Britain's international trade secretary, Liam Fox, quickly rejected this approach. He told Sky News the resolution of the Irish border issue will have to wait until details about future trade relations have been worked out.
"We don't want there to be a hard border, but the U.K. is going to be leaving the customs union and the single market," he said.
The Irish borders issue — along with the "divorce bill" Britain has to pay for leaving the bloc, and the rights of EU citizens affected by Brexit — are key obstacles slowing negotiations between Britain and its estranged EU partners. EU leaders won't allow talks to move into critical trade areas until "significant progress" has been made on these issues.
May's government insists Britain will leave the customs union and single market when it leaves the EU. At that point, the border between Northern Ireland and the Republic of Ireland will become a dividing line between Britain and the EU — and a new arrangement will be needed to monitor the flow of people and of goods.
Hogan argues this "hard border" won't be needed if Britain, at the very least, allows Northern Ireland to remain in the customs union. But his approach has been rejected by Arlene Foster, leader of the Democratic Unionists, a Northern Ireland party that is using its votes in Parliament to prop up May's minority government.

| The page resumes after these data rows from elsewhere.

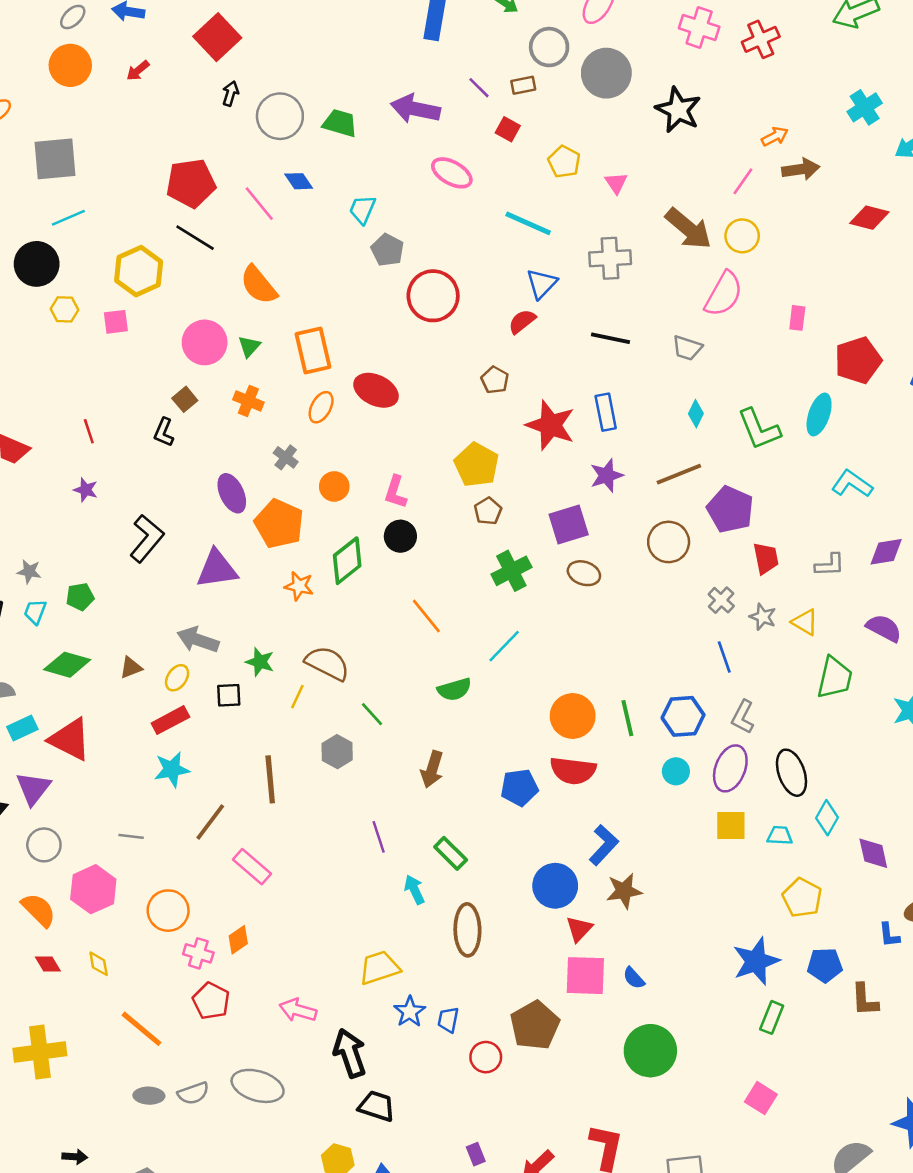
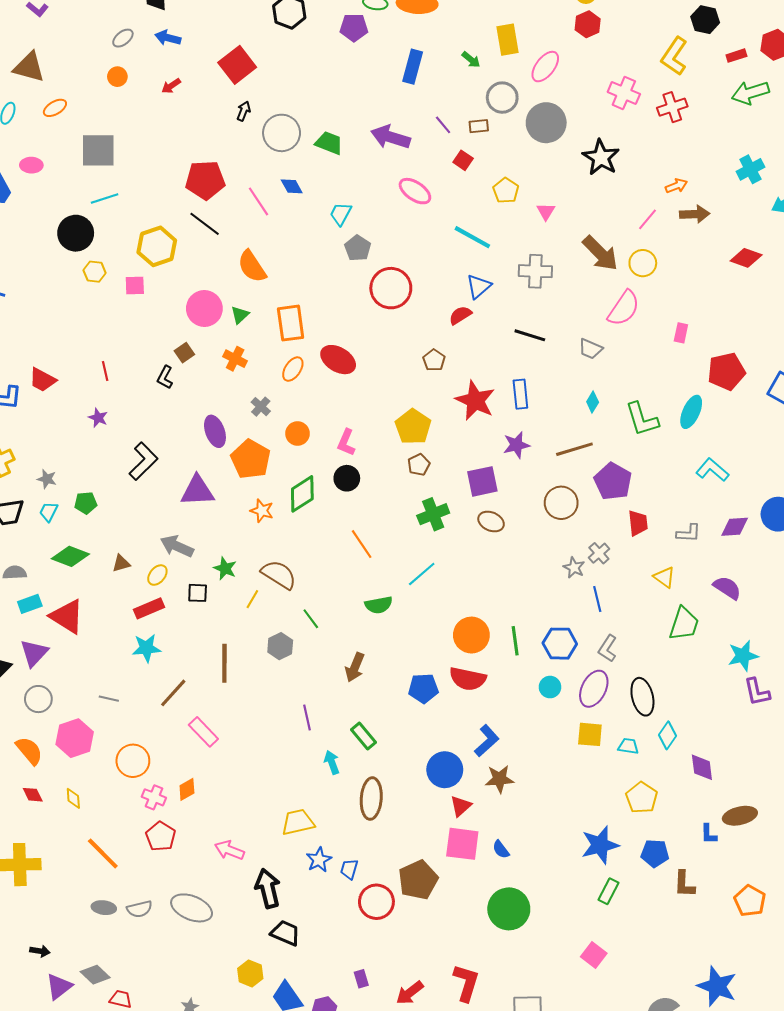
orange circle: (70, 65) -> (117, 77), size x0.6
gray star: (763, 617) -> (574, 568), moved
red circle: (486, 1057) -> (376, 902), size x1.4

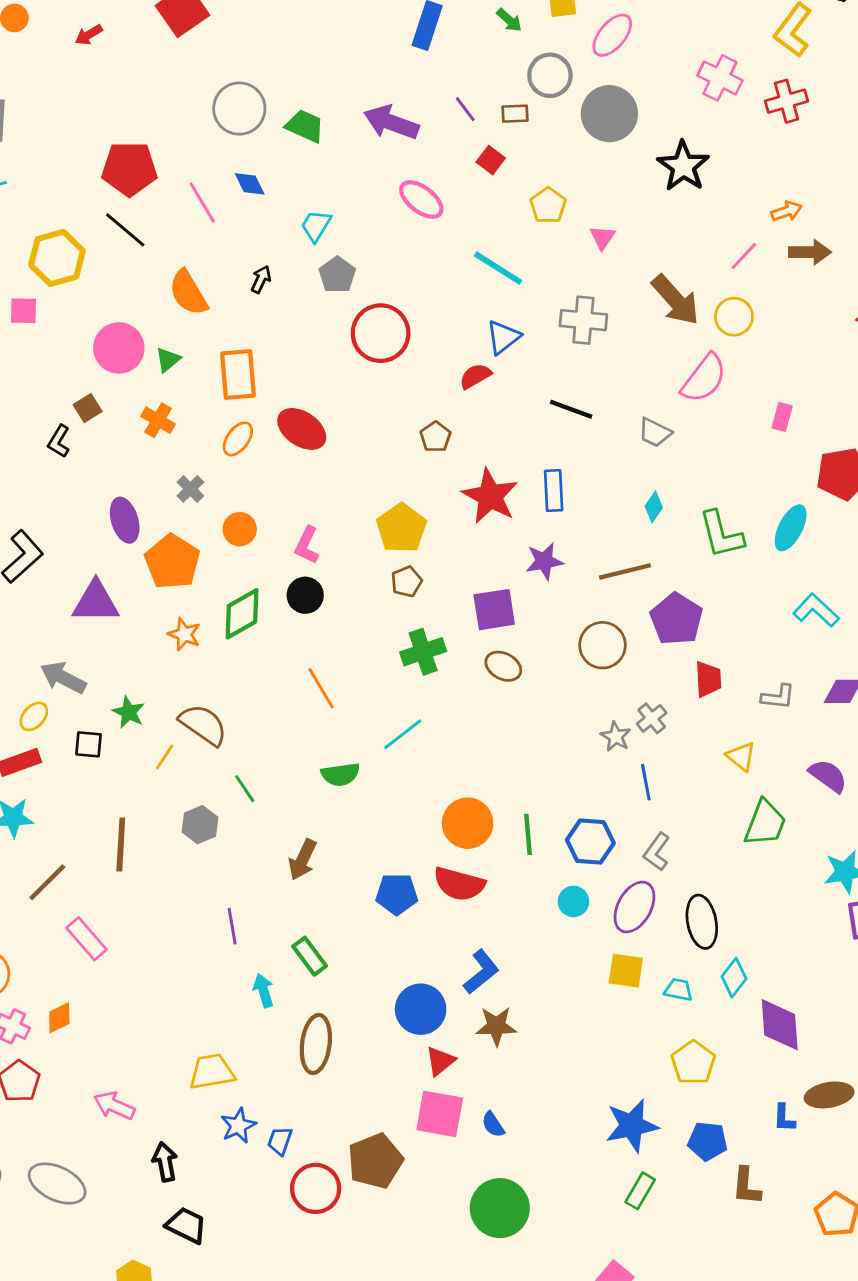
black arrow: (244, 111) -> (261, 279), moved
purple diamond: (702, 767) -> (780, 1025), size x1.4
black arrow: (268, 888) -> (165, 1162), size x0.7

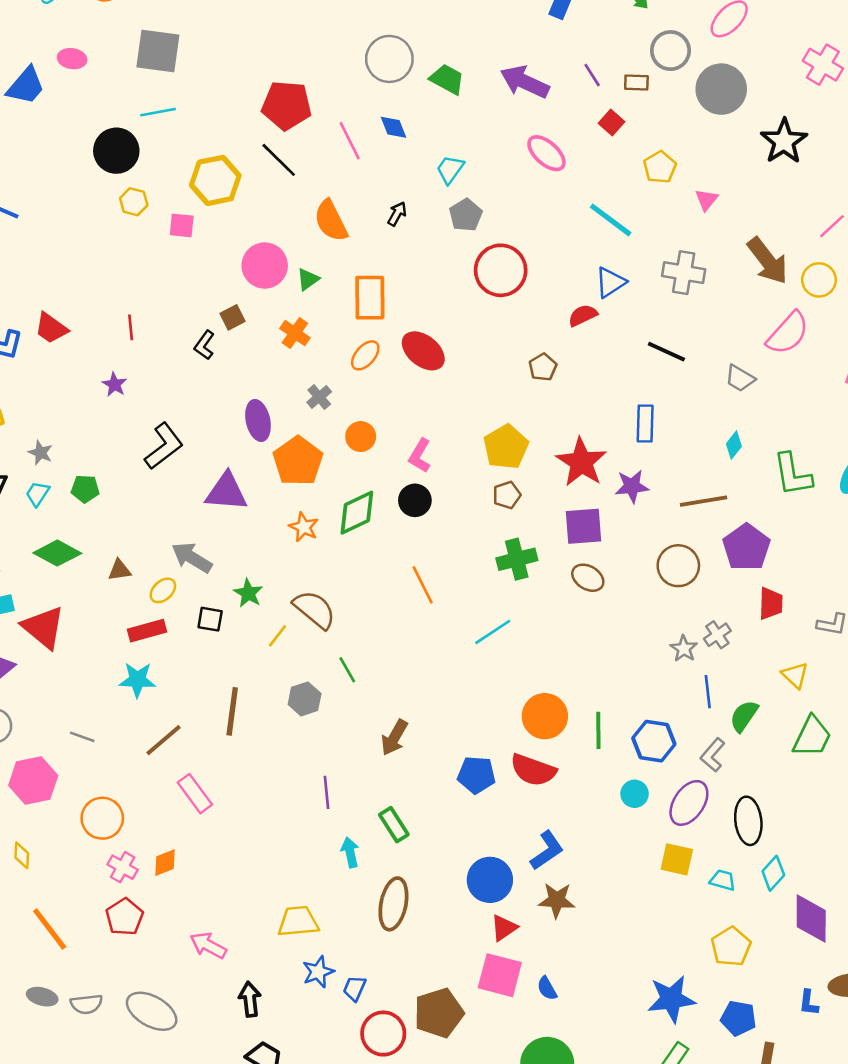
red star: (490, 496) -> (581, 462), moved
green semicircle: (340, 774) -> (744, 716), moved, turned 128

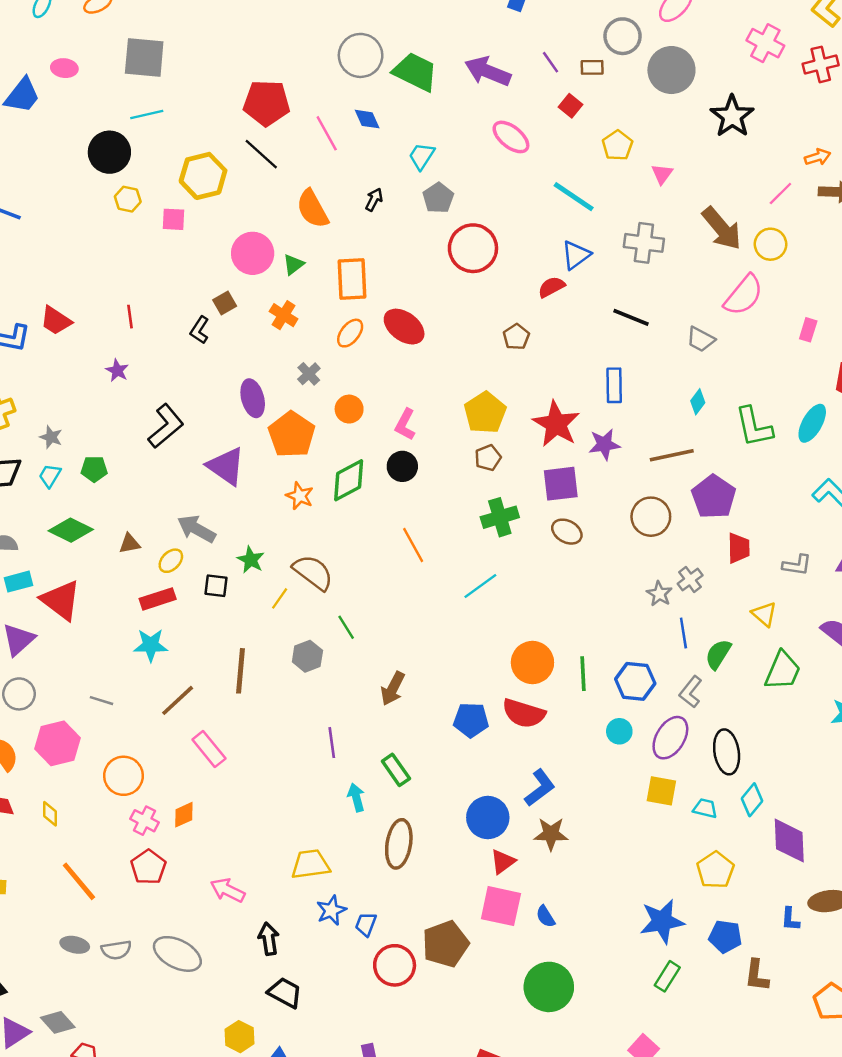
green trapezoid: (447, 79) -> (415, 72), size x1.4
purple triangle: (226, 492) -> (226, 466), turned 33

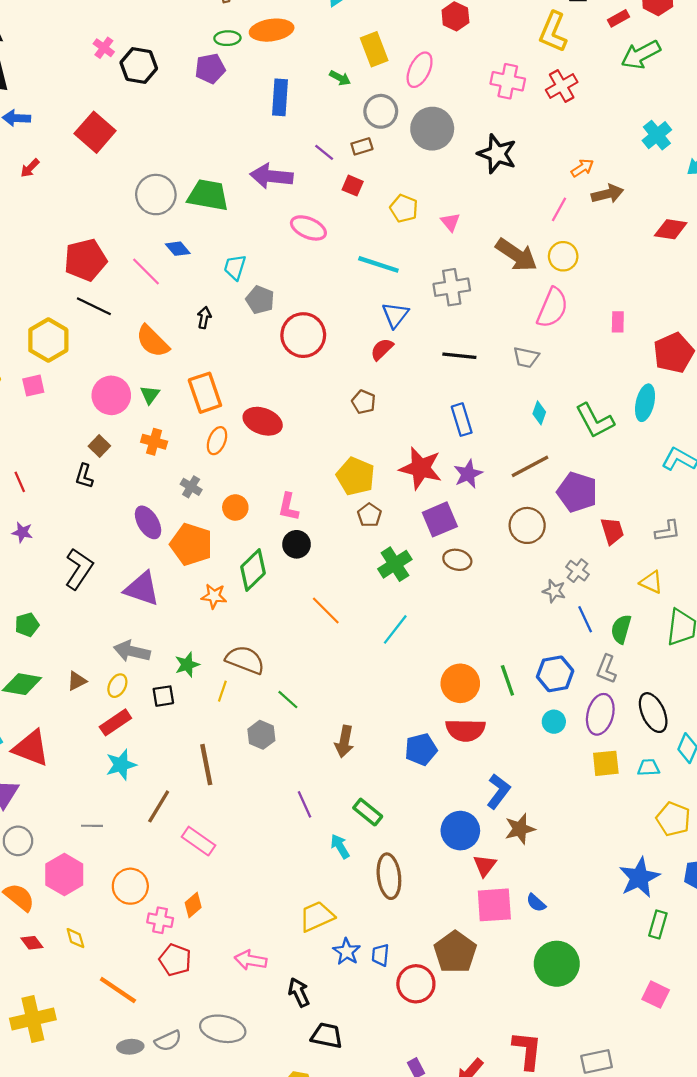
green star: (251, 560) -> (187, 665), turned -30

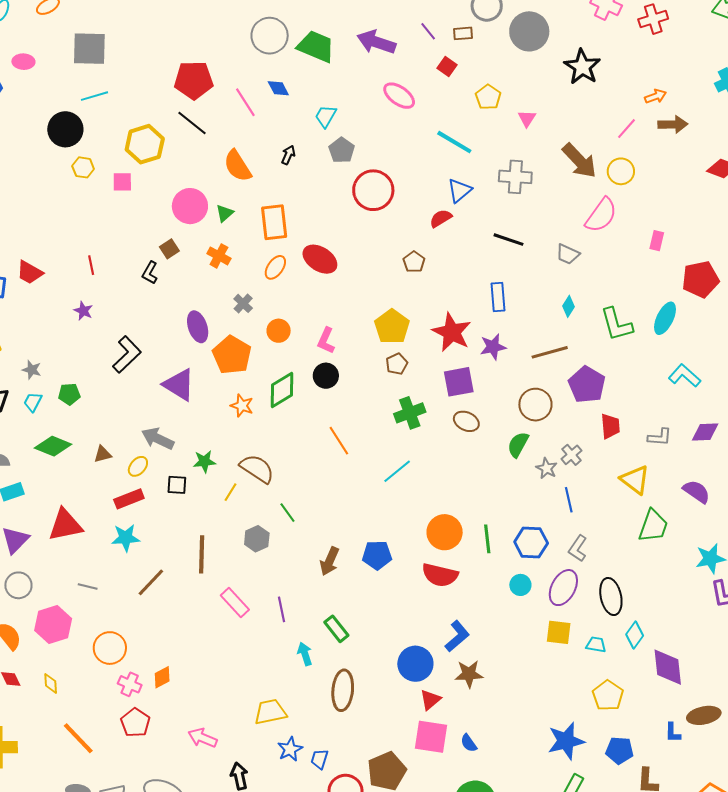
yellow triangle: (651, 582) -> (635, 480), size x1.4
green semicircle: (621, 629) -> (518, 445), moved
red triangle: (31, 748) -> (65, 525), moved, turned -45
blue pentagon: (421, 749) -> (377, 555), moved
pink rectangle: (198, 841) -> (235, 603), moved

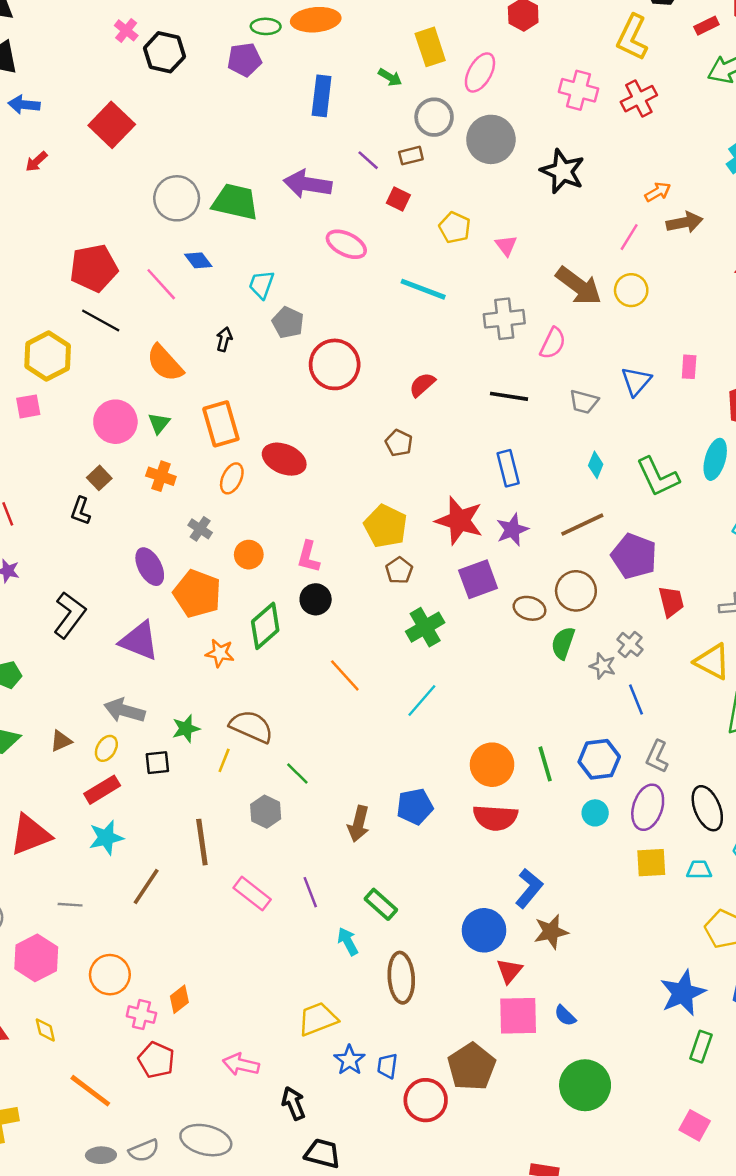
blue triangle: (459, 190) -> (636, 381), moved
pink semicircle: (601, 215) -> (553, 343), moved, size x0.7
brown ellipse: (466, 421) -> (530, 608), moved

Foster told her party conference Saturday that the party would not back any agreement that "creates barriers" between Northern Ireland and the rest of the United Kingdom, in effect ruling out special status for Northern Ireland in the post-Brexit era.
EU leaders said Friday that Britain must show progress on the problem issues by Dec. 4 in time for a mid-December summit to allow the talks to progress to the next phase, which will involve substantive discussion of the future trading relationship between Britain and its former partners.